Yaslı bir günde diyabeti hatırlamak

Fotoğraf: Pixabay
Yerküre ile insan bedeninin benzerliği her ikisinin de dörtte üçünün su olması ile sınırlı değil. Dünyada ne yaşanıyorsa bedenimizde, bedenimizde ne yaşanıyorsa her bir hücremizde farklı boyutlarda yaşanmakta: Mutluluk, uyum, elem, çatışma, savaş…
Mutluluk hormonu deyince aklına çikolata gelmeyen kaç kişi var?
Ya adrenalin size neyi hatırlatıyor?
Ya insülin?
Bu hafta yine üzgünüz. İstiklal Caddesi’nde canlar yitirdik. İlk değil, ama son olmalı. Aynen hastalıklar ve savaşlar gibi çatışma, terör, adına ne denirse densin, özü itibarı ile önlenebilir birer halk sağlığı sorunudur.

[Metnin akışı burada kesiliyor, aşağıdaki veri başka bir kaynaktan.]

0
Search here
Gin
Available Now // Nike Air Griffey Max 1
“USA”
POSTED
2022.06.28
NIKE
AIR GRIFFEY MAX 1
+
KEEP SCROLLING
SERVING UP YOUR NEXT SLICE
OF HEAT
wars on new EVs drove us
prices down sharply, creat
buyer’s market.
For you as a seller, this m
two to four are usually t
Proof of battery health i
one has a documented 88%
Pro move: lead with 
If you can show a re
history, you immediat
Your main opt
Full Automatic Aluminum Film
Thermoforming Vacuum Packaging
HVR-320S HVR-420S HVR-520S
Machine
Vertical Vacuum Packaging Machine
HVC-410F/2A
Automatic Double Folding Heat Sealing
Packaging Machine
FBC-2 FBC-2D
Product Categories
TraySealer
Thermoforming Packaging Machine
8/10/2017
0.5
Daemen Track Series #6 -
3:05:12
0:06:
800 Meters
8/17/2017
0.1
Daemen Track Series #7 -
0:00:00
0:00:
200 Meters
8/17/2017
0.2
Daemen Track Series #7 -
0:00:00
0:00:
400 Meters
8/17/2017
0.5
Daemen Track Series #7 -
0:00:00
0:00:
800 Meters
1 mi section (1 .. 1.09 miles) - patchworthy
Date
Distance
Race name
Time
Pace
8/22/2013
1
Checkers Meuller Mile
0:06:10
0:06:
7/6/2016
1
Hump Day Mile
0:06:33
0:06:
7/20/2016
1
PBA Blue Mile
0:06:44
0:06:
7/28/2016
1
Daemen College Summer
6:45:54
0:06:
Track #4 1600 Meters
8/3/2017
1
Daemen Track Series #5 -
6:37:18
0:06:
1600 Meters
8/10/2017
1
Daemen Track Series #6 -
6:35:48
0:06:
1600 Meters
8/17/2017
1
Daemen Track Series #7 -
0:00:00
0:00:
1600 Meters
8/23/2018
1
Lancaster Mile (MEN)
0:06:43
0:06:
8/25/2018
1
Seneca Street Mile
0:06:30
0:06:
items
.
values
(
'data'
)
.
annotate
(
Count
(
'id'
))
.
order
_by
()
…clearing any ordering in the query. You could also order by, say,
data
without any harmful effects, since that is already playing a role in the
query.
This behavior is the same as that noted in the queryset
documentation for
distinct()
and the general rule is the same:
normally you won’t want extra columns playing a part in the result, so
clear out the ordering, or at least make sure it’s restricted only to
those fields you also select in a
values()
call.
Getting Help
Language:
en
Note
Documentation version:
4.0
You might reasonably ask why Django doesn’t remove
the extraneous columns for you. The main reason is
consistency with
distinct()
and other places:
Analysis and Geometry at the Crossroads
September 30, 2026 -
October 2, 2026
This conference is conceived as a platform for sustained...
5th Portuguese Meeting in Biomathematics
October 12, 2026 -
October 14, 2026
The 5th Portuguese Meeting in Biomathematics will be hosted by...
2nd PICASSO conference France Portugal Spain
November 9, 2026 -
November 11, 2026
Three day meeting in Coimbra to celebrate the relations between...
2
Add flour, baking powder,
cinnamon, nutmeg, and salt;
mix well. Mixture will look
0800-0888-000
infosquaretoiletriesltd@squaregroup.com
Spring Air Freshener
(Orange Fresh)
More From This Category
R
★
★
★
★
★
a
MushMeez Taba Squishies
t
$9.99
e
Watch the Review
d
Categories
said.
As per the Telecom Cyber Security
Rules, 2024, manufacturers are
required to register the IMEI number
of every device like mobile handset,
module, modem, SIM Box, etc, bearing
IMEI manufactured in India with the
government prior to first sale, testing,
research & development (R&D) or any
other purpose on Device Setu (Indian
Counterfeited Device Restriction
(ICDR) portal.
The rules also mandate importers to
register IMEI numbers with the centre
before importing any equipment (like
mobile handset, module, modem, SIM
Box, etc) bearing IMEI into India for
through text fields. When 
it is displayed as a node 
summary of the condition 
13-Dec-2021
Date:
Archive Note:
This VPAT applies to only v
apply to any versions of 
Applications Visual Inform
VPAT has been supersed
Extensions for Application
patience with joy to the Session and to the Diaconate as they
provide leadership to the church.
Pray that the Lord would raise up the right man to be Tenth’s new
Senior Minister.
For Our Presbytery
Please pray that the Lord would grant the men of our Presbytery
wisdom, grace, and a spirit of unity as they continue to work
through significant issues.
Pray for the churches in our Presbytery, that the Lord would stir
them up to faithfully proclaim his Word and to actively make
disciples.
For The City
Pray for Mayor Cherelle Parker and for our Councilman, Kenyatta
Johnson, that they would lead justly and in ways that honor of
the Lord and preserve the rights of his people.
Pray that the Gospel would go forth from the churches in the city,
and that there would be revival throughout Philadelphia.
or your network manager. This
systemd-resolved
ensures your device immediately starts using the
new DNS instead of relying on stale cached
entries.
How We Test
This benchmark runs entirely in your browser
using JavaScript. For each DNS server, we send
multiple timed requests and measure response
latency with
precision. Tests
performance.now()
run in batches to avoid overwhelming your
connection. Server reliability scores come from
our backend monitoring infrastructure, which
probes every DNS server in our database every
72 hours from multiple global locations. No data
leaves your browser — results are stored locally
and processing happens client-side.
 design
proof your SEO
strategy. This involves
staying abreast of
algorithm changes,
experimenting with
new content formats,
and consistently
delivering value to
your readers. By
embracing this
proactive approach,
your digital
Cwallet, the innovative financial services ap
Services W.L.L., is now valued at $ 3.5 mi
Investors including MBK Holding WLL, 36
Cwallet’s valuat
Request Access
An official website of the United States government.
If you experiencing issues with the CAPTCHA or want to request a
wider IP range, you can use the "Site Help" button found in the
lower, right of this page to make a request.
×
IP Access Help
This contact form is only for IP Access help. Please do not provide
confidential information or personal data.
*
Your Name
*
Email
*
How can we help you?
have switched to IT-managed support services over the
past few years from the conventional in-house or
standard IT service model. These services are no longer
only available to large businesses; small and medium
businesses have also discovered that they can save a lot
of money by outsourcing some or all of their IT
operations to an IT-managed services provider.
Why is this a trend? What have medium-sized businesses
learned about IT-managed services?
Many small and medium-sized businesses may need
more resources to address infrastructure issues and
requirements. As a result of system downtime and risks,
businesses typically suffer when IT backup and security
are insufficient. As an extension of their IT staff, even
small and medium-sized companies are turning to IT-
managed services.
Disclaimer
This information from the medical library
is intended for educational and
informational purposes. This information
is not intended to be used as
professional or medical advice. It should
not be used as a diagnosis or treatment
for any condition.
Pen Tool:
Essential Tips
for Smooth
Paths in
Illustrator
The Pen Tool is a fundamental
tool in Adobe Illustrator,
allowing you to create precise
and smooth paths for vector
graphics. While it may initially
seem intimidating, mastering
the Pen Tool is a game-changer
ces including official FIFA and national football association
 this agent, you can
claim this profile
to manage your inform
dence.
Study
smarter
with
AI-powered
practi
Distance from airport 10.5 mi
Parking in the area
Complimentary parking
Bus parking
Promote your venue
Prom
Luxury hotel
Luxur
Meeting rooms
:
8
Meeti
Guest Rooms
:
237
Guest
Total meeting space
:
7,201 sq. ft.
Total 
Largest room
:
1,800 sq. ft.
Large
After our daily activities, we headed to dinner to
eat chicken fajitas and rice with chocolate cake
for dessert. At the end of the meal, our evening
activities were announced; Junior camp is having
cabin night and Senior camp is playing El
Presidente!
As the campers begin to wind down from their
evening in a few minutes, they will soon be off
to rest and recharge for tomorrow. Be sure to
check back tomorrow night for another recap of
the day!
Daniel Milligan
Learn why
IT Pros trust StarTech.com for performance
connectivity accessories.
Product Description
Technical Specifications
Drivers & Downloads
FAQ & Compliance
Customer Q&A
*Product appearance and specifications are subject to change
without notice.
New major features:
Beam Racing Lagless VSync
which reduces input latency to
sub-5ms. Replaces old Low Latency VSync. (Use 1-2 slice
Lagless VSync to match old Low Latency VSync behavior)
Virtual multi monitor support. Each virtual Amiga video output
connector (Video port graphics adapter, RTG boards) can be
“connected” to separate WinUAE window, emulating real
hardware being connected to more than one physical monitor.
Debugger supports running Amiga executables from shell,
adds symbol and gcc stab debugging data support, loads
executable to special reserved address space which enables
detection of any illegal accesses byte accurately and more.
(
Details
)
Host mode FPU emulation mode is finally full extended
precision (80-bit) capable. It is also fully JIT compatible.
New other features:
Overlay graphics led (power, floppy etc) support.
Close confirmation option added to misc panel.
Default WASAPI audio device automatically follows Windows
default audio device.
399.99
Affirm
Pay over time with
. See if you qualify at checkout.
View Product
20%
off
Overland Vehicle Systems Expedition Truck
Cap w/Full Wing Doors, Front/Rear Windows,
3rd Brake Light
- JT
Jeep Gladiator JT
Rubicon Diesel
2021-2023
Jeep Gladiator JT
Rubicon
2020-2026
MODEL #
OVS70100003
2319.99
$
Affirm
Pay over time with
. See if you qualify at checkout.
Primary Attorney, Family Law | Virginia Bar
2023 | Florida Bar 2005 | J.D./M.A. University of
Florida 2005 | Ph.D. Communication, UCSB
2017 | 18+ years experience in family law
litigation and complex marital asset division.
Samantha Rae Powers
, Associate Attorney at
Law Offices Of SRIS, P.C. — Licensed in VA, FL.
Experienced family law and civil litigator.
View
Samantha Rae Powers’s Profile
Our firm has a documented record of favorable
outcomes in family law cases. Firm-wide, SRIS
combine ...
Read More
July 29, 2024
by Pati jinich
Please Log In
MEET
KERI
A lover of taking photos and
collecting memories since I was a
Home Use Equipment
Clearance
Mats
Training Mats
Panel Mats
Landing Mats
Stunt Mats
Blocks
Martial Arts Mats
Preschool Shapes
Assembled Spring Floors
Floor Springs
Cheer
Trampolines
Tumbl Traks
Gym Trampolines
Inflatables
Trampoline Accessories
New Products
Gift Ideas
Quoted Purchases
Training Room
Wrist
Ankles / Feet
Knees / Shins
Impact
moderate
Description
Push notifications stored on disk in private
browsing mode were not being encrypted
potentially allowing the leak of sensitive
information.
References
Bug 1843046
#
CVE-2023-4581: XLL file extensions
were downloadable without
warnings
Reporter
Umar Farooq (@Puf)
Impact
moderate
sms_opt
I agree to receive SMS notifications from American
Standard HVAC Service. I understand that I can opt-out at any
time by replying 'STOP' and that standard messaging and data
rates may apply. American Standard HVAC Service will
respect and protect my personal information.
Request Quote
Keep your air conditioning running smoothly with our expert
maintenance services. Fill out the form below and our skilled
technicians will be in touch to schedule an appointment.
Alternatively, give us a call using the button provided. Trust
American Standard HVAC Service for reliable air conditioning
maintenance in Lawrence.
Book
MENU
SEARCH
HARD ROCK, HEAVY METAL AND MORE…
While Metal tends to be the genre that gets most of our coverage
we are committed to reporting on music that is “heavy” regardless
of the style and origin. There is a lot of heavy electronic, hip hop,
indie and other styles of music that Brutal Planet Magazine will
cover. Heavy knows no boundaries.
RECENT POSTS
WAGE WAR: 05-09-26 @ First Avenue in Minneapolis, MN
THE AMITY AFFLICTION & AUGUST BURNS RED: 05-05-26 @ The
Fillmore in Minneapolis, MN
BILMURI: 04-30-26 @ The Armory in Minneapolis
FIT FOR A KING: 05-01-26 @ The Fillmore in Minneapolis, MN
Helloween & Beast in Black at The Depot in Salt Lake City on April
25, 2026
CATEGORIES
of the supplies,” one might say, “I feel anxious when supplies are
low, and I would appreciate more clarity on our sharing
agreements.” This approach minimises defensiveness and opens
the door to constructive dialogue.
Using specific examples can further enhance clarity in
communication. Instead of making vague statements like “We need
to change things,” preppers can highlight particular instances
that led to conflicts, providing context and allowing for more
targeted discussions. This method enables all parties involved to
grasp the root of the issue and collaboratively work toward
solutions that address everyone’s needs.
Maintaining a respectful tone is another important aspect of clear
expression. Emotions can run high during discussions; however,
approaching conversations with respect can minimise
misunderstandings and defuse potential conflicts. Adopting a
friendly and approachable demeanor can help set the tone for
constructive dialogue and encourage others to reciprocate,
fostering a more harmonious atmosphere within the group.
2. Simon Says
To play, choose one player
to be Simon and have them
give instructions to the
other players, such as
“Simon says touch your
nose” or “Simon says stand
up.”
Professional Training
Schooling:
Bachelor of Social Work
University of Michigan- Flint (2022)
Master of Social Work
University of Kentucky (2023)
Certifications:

Bir travma anında gözlerimiz kararır, başımız döner, kalbimiz hızlı atmaya başlar, soluk alışımız değişir, her yanımızdan ter boşanır, bayılacakmışız gibi olur ve bazen bayılırız. Biyolojik boyutu ile beynin yaşananı kavrayıp anlamlandırması ve hızla refleks geliştirmesi için kanda dolaşan şeker ve oksijenin yani enerjinin yetmemesi halidir yaşadığımız. Şeker düşmesi yani hipoglisemi kliniği ile çokça benzerdir.
Son sivillere yönelik bombalama ve ölümler başlı başına yazı konusu. Ama o haberi duyduğumuzda beden ve ruhumuzda hissettiklerimiz bir başka başlıkta duygudaşlık olanağı yaratabilir: Diyabet yani şeker hastalığında yaşanan şeker düşmeleri yani hipoglisemi.
Bu sene 14 Kasım Dünya Diyabet Günü, bizde sivillere saldırının gölgesinde kaldı. Diyabet hastaları hayatlarında en az bir kez hipoglisemi yani şeker düşmesini deneyimler. Özellikle çocukluk yaşlarında başlayan ve insülin kullanma zorunluluğu olan Tip 1 diyabet hastalarında bu çok sık görülmekte. Travma anında bedenimizde hissettiklerimizin çok daha derinini yaşamaktadır onlar her bir hipoglisemi atağında.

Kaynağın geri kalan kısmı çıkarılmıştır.